Thank you once again for your help, most appreciated.

Steve

[Stevey1976]

Hi HelterSkelter,

Many thanks for this you're a star. Just a few things I'd like your advice on please.

Firstly, typing in http://www.twitchythumbs.co.uk takes me to an error screen, but typing in http://www.twitchythumbs.co.uk/integra takes me not to the home page, but to the Forum page, could you please let me know what changes I would need to make in order for users to use http://www.twitchythumbs.co.uk to take them to the main portal page?

Secondly and more importantly, how can I check to ensure that we are 'secure' against any further hacks?

Lastly, is there an easy way to make a backup of all the files, without having to manually copy and them all from the FTP site to my drive incase of any future hacking attemps?

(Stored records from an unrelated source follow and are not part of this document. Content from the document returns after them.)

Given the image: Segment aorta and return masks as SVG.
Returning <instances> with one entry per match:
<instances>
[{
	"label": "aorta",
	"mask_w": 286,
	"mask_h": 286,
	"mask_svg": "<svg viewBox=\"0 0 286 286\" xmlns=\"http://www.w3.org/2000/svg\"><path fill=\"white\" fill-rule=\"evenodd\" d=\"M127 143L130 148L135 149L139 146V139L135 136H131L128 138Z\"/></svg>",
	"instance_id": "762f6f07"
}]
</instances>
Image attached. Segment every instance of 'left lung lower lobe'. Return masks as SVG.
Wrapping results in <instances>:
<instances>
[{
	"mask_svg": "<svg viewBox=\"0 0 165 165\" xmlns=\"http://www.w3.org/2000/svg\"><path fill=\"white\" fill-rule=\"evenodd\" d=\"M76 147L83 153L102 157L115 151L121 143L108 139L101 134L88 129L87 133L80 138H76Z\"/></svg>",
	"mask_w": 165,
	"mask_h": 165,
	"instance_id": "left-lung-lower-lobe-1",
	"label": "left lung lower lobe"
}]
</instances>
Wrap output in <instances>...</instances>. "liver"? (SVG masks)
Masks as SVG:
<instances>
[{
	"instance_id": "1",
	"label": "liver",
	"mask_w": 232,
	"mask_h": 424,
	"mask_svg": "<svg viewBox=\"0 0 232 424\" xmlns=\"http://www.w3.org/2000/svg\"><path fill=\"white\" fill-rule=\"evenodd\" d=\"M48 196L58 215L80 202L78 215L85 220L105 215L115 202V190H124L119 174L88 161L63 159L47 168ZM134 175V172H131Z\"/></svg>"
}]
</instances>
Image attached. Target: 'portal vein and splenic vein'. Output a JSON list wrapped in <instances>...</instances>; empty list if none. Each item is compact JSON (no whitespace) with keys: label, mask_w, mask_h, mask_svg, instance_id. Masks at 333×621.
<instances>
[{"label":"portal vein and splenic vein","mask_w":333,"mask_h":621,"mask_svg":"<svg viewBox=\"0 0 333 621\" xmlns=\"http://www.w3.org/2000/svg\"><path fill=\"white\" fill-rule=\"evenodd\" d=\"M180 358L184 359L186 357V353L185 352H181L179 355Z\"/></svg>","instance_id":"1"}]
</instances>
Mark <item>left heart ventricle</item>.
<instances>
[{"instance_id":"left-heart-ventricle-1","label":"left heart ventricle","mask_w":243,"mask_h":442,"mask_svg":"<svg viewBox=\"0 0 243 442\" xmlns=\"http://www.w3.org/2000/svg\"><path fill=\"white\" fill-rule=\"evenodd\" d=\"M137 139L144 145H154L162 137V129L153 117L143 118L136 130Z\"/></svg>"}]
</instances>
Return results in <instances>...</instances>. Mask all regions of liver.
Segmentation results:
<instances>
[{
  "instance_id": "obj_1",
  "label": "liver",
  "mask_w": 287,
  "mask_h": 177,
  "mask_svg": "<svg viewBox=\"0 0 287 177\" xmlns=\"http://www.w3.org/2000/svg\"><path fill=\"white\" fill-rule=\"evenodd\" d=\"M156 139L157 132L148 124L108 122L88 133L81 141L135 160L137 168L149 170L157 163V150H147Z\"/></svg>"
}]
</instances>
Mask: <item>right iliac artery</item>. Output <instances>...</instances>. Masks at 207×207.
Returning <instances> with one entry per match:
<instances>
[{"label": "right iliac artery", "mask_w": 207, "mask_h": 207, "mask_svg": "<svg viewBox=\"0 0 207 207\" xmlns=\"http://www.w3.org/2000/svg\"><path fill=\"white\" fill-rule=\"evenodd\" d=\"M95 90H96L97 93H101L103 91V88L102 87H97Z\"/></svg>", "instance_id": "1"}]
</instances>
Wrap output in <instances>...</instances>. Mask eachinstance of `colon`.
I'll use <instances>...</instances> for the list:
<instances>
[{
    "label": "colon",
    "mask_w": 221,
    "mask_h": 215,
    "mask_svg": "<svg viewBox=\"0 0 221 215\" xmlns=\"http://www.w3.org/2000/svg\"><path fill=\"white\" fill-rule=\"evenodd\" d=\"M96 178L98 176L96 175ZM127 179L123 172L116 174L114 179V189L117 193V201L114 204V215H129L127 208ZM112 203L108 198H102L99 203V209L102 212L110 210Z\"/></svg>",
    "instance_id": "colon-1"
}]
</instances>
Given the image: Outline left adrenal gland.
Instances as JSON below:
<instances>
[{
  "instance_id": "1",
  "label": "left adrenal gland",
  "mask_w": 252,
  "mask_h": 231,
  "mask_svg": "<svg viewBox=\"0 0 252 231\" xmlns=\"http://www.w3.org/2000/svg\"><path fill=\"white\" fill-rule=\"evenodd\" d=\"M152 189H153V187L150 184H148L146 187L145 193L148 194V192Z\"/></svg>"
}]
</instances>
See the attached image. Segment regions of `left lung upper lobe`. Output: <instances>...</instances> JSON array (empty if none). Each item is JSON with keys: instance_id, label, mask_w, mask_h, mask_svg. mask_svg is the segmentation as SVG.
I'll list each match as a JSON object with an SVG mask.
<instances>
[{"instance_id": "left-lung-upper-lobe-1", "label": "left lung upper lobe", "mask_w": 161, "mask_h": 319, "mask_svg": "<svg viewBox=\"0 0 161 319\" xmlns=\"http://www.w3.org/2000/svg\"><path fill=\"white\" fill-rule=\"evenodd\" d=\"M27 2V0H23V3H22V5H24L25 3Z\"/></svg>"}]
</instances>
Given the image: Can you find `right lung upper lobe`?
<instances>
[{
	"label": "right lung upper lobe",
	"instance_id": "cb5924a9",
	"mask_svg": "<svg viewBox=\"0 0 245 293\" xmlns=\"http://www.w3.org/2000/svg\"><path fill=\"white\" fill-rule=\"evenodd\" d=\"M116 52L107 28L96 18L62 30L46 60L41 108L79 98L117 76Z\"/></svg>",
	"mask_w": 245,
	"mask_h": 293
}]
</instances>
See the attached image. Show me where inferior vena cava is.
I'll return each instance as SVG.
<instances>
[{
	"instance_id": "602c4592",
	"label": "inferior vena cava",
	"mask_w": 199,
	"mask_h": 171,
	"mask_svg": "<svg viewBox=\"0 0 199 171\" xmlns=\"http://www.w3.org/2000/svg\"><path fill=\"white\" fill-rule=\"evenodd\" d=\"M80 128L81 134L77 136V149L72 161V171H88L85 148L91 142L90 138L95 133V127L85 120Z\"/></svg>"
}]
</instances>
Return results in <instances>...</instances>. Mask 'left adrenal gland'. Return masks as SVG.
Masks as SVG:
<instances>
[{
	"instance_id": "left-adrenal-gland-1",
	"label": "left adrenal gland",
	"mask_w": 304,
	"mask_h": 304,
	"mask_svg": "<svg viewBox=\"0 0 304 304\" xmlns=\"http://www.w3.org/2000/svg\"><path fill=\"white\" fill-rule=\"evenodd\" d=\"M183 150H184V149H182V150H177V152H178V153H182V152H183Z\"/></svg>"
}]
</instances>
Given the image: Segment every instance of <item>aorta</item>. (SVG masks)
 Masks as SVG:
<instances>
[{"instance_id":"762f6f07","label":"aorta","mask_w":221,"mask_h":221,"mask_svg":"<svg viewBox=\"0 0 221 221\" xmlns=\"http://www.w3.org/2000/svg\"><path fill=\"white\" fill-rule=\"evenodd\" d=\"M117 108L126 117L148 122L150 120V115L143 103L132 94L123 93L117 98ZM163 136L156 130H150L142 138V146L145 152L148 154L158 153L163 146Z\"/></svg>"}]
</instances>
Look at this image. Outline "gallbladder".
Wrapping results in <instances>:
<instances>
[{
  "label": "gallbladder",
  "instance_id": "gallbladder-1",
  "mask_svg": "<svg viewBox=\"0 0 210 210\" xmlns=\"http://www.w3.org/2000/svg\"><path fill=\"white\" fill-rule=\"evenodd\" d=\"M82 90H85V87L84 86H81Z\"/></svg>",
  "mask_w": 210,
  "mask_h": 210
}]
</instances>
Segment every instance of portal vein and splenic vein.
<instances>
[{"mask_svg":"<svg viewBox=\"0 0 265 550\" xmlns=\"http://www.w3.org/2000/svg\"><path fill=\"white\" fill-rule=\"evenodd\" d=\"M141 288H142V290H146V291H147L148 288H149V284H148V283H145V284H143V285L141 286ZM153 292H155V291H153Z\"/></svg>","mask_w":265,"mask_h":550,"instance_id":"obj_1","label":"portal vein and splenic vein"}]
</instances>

Thank you once again for your help, most appreciated.

Steve

Hi HelterSkelter,

Please don't worry about my first point, I'd forgotten this had been answered by FoundIt earlier in the post, so I've put an index file in the root of the ftp site and pointed it too http://www.twitchythumbs.co.uk/integra/portal.php, however if you could still point me in the right direction with regard to the other queries that would be fab.

[Stevey1976]

Has your config file changed ..... if it has upload a new one with your database details etc and chmod it to 644....

if it was left at 666 that is how they got in... did it to me a year ago... upload a new index.php file as well then go from there...

let us know

Hi FoundIt,

Please can you provide me with info on this chmod 644, namely what it is and how I do it?

Thank you.

[found it]

Has your config file changed ..... if it has upload a new one with your database details etc and chmod it to 644....

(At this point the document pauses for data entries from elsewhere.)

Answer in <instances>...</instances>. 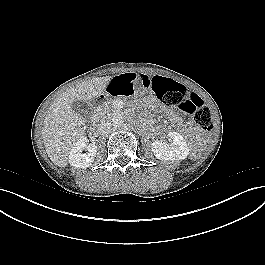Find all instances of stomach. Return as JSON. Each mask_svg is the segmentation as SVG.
I'll return each instance as SVG.
<instances>
[{
  "label": "stomach",
  "mask_w": 265,
  "mask_h": 265,
  "mask_svg": "<svg viewBox=\"0 0 265 265\" xmlns=\"http://www.w3.org/2000/svg\"><path fill=\"white\" fill-rule=\"evenodd\" d=\"M131 81L134 83V86H135L134 91L137 92V93H144L150 87V80L144 74H137V75H135L132 78Z\"/></svg>",
  "instance_id": "0dacf381"
}]
</instances>
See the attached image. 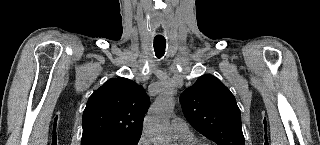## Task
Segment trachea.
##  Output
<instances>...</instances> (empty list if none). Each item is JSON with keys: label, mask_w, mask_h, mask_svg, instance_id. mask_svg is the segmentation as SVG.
<instances>
[{"label": "trachea", "mask_w": 320, "mask_h": 145, "mask_svg": "<svg viewBox=\"0 0 320 145\" xmlns=\"http://www.w3.org/2000/svg\"><path fill=\"white\" fill-rule=\"evenodd\" d=\"M166 40L163 37L154 38V51L157 58H161L165 54Z\"/></svg>", "instance_id": "trachea-1"}]
</instances>
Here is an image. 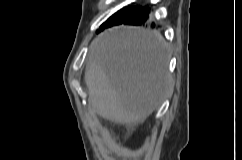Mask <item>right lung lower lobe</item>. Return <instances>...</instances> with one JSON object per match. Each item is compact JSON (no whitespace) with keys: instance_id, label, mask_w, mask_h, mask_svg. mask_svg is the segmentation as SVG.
I'll list each match as a JSON object with an SVG mask.
<instances>
[{"instance_id":"obj_1","label":"right lung lower lobe","mask_w":242,"mask_h":160,"mask_svg":"<svg viewBox=\"0 0 242 160\" xmlns=\"http://www.w3.org/2000/svg\"><path fill=\"white\" fill-rule=\"evenodd\" d=\"M148 19H149V9L144 7V8L136 10L135 12L130 14L127 18L118 22L115 25L129 24V25L142 26L148 22Z\"/></svg>"}]
</instances>
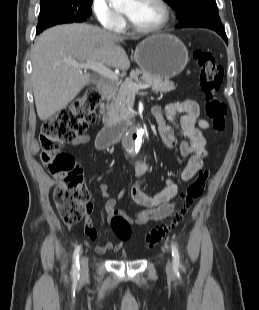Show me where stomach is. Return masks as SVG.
<instances>
[{"instance_id": "stomach-1", "label": "stomach", "mask_w": 259, "mask_h": 310, "mask_svg": "<svg viewBox=\"0 0 259 310\" xmlns=\"http://www.w3.org/2000/svg\"><path fill=\"white\" fill-rule=\"evenodd\" d=\"M134 58L143 72L157 78L170 79L184 70L188 52L176 36L157 34L146 38L136 47Z\"/></svg>"}]
</instances>
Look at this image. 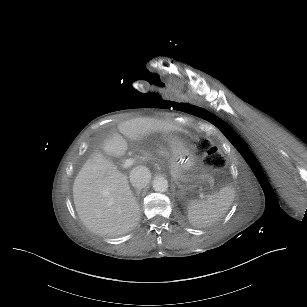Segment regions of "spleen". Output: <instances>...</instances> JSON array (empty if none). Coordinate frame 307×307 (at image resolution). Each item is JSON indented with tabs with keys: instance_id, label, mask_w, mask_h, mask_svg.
Returning <instances> with one entry per match:
<instances>
[{
	"instance_id": "3e777b00",
	"label": "spleen",
	"mask_w": 307,
	"mask_h": 307,
	"mask_svg": "<svg viewBox=\"0 0 307 307\" xmlns=\"http://www.w3.org/2000/svg\"><path fill=\"white\" fill-rule=\"evenodd\" d=\"M233 200L232 187H223L210 199L195 201L189 208V219L198 227L211 226L226 214Z\"/></svg>"
}]
</instances>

if it was left at 666 that is how they got in... did it to me a year ago... upload a new index.php file as well then go from there...

let us know

Hi FoundIt,

Please can you provide me with info on this chmod 644, namely what it is and how I do it?

Thank you.

Hi

When ever you upload files to a server (apache not windows) certain files need to have write permissions set so the file or folder can change with information that you place on your site...

When installing IntegraMOD there is an install guide that explains which files need chmodding....

I use ftp to upload my files using ipswitch software to do it..... for me I right click the folder or file and select properties there I am able to change the chmod for it....

Also in file manager on cpanel you are able to change the write permissions for files and folders...

after installing an Integramod site or phpBB the config file should be changed from 666 to 644 so then it is secure from being written over....

I hope that helps a bit...

[Stevey1976]

Hi FoundIt,

Many thanks, I've checked the config.php file and the one currently there is set to 644, I cannot say if that was the same for the original config.php which got hacked but hopefully that should be okay. Are there any security checks that I can make to ensure the site is fully protected?